> **Problem details**
Pull out from the material below all lines with "nostro".
* * * * * * * * *
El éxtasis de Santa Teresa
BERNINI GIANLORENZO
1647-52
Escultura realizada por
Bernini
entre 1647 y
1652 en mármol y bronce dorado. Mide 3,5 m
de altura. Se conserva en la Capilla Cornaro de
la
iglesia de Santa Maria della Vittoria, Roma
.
* * * * * * * * *
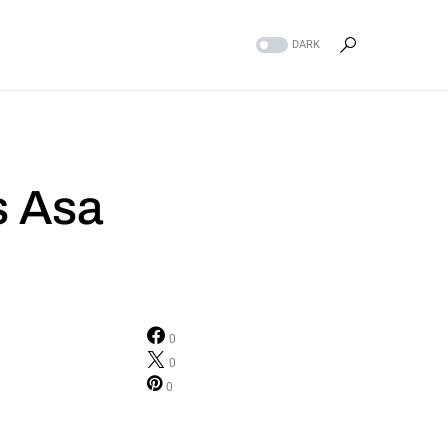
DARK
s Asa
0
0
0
* * * * * * * * *
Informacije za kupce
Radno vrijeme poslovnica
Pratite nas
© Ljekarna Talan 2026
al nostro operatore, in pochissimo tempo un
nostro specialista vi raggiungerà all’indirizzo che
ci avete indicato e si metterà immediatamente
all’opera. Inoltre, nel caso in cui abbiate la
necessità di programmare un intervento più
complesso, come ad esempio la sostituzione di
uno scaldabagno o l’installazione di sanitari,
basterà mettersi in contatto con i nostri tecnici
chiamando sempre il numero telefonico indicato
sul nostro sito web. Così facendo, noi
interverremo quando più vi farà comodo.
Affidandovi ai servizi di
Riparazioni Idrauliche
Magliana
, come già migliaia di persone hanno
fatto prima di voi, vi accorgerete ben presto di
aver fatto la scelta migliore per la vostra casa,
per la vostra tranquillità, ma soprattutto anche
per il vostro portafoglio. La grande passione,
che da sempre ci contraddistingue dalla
* * * * * * * * *
> **Response area**
al nostro operatore, in pochissimo tempo un
nostro specialista vi raggiungerà all’indirizzo che
sul nostro sito web. Così facendo, noi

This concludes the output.